Biodiesel da olio vegetale esausto: il migliore per decarbonizzare i trasporti

EWABA, l’associazione europea che rappresenta le aziende di raccolta e trattamento degli oli vegetali esausti – ideata da Adriatica Oli che ora ne fa parte – risponde a un recente articolo pubblicato su EURACTIV.com da un’associazione europea di agricoltori, definendolo “calunnioso e irresponsabilmente tendenzioso”. Sì, perché secondo EWABA si tratta di contenuti dannosi e diffamatori, divulgati solo per opprimere un settore fatto di persone oneste e laboriose.

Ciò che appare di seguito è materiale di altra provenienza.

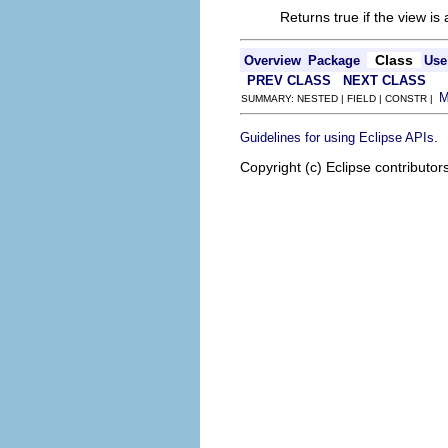
Returns true if the view is 
Class
Overview
Package
Use
PREV CLASS
NEXT CLASS
SUMMARY: NESTED | FIELD | CONSTR |
.
Guidelines for using Eclipse APIs
Copyright (c) Eclipse contributor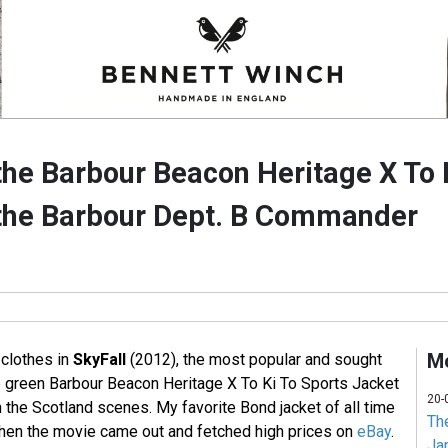
he Barbour Beacon Heritage X To 
the Barbour Dept. B Commander
Mo
 clothes in
SkyFall
(2012), the most popular and sought
ve green Barbour Beacon Heritage X To Ki To Sports Jacket
20-
the Scotland scenes. My favorite Bond jacket of all time
Th
hen the movie came out and fetched high prices on
eBay
.
Jam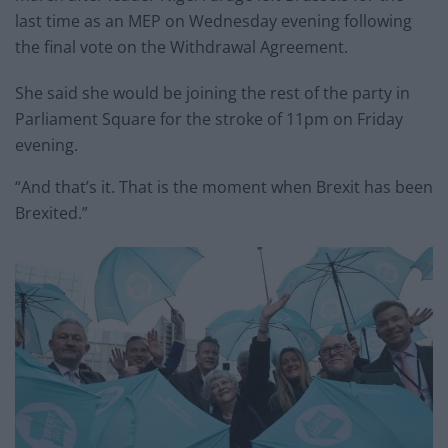
last time as an MEP on Wednesday evening following
the final vote on the Withdrawal Agreement.
She said she would be joining the rest of the party in
Parliament Square for the stroke of 11pm on Friday
evening.
“And that’s it. That is the moment when Brexit has been
Brexited.”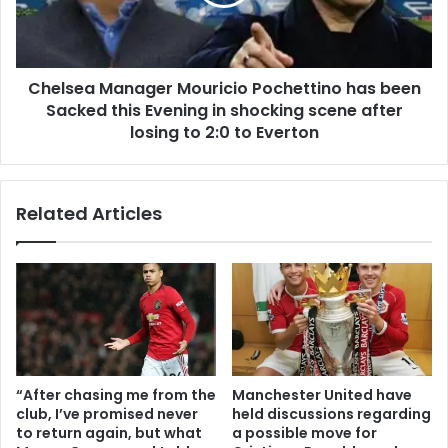
Chelsea Manager Mouricio Pochettino has been
Sacked this Evening in shocking scene after
losing to 2:0 to Everton
Related Articles
“After chasing me from the
Manchester United have
club, I’ve promised never
held discussions regarding
to return again, but what
a possible move for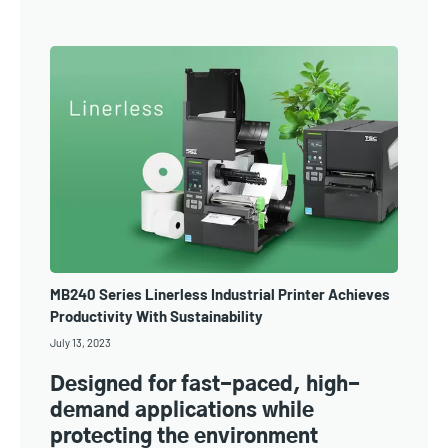
MB240 Series Linerless Industrial Printer Achieves
Productivity With Sustainability
July 13, 2023
Designed for fast-paced, high-
demand applications while
protecting the environment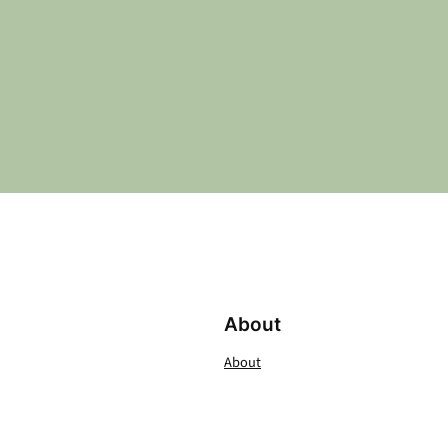
About
About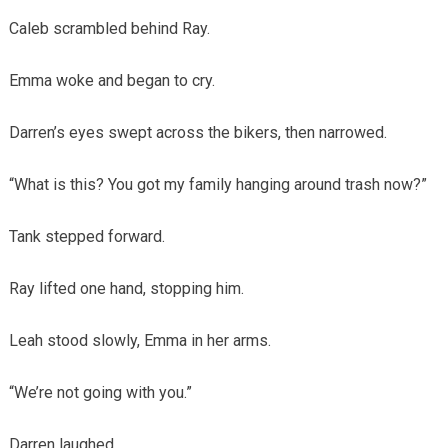
Caleb scrambled behind Ray.
Emma woke and began to cry.
Darren’s eyes swept across the bikers, then narrowed.
“What is this? You got my family hanging around trash now?”
Tank stepped forward.
Ray lifted one hand, stopping him.
Leah stood slowly, Emma in her arms.
“We’re not going with you.”
Darren laughed.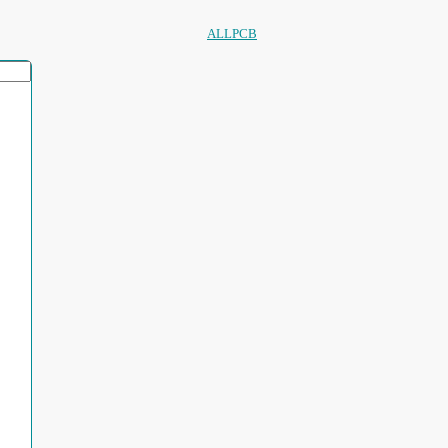
ALLPCB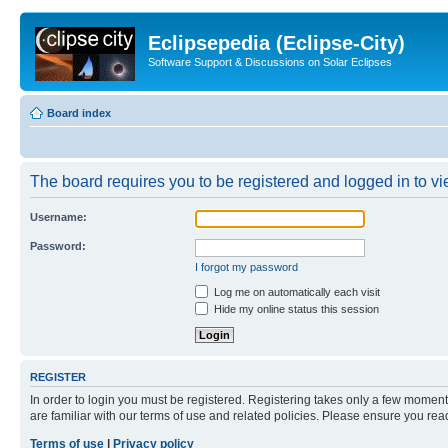
Eclipsepedia (Eclipse-City)
Software Support & Discussions on Solar Eclipses
Board index
The board requires you to be registered and logged in to vie
Username:
Password:
I forgot my password
Log me on automatically each visit
Hide my online status this session
REGISTER
In order to login you must be registered. Registering takes only a few moment
are familiar with our terms of use and related policies. Please ensure you re
Terms of use
|
Privacy policy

L’olio vegetale esausto, infatti, non è affatto “fraudolento e dannoso per il clima” e non comporta nessun “duro colpo per i settori agricoli, i semi oleosi e le proteine ​​vegetali” come dichiara erroneamente questa associazione europea degli agricoltori. Infatti, la Direttiva Europea sulle Energie Rinnovabili (REDII) approvata dal Parlamento Europeo attribuisce al biodiesel a base di olio vegetale esausto il massimo risparmio di gas serra. Gli impianti di produzione certificati in tutta Europa stanno producendo biodiesel a base di UCO (used cooking oil ) con un risparmio di gas serra superiore al 90% rispetto al combustibile fossile. Il biodiesel UCO è, quindi, la soluzione più efficace per decarbonizzare la maggior parte delle automobili immesse sul mercato oggi e nei prossimi anni.

Visti i risultati positivi per l’ambiente e i maggiori costi di produzione del biodiesel UCO, il legislatore dell’Unione Europea ha promosso un incentivo per la produzione di biocarburanti da oli e grassi vegetali esausti. Se questo incentivo non esistesse, infatti, nessun fornitore di carburanti produrrebbe biocarburanti a base di rifiuti come l’olio, ma opterebbe per soluzioni più economiche e a base di colture, con risparmi di gas serra inferiori e, quindi, nessuna tutela per l’ambiente.

Ma, a differenza di quanto afferma la suddetta associazione di agricoltori, che dichiara che “la direttiva europea ha fornito grandi incentivi all’UCO, ma non abbastanza controllo per combattere la frode”, EWABA chiarisce che l’olio vegetale esausto è una delle materie prime più regolamentate al mondo. Esiste infatti una tracciabilità completa di questo rifiuto, dall’origine (ristoranti, strutture per la lavorazione degli alimenti o punti di raccolta delle famiglie) fino alla fine della catena produttiva.

Certo, come qualsiasi settore in crescita, il business UCO ha attratto anche qualche trasgressore. A maggio infatti una società olandese, non appartenente a EWABA, ha commesso comportamenti fraudolenti utilizzando probabilmente olio di palma vergine anziché UCO. Questo spiacevole evento ha alzato i riflettori sul nostro settore e ha mobilitato la conoscenza collettiva di tutte le aziende per frenare la possibilità che si verifichino ulteriori frodi.

Il primo risultato tangibile di questi sforzi è lo standard di trasparenza EWABA, adottato all’Aia il 23 settembre 2019 e comprende una serie di raccomandazioni per aumentare la trasparenza e la tracciabilità lungo la catena produttiva dei biocarburanti, che sono state già recepite in parte dallo Schema di Certificazione più utilizzato nel settore, l’ISCC (International Sustainability & Carbon Certification).

Il secondo risultato è il grande lavoro che, negli ultimi mesi, stanno facendo le associazioni per sviluppare un unico database europeo, con diverse associazioni internazionali e nazionali, aziende produttrici, fornitori di carburanti e schemi di certificazione.

Il terzo risultato riguarda la promozione da parte di EWABA di un test fisico che differenzi l’UCO dagli oli vegetali vergini. Più di 500 test sono stati completati con risultati incoraggianti e, in seguito alla sua presentazione alla Commissione Europea, si sta lavorando per introdurre quanto prima uno standard europeo sul mercato.

La combinazione di queste tre misure (standard EWABA di trasparenza, database e metodo di prova UCO) darà al settore ancora più credibilità e consentirà agli Stati Europei di continuare a fare affidamento sul biodiesel da oli vegetali esausti per decarbonizzare i trasporti e, quindi, far bene all’ambiente.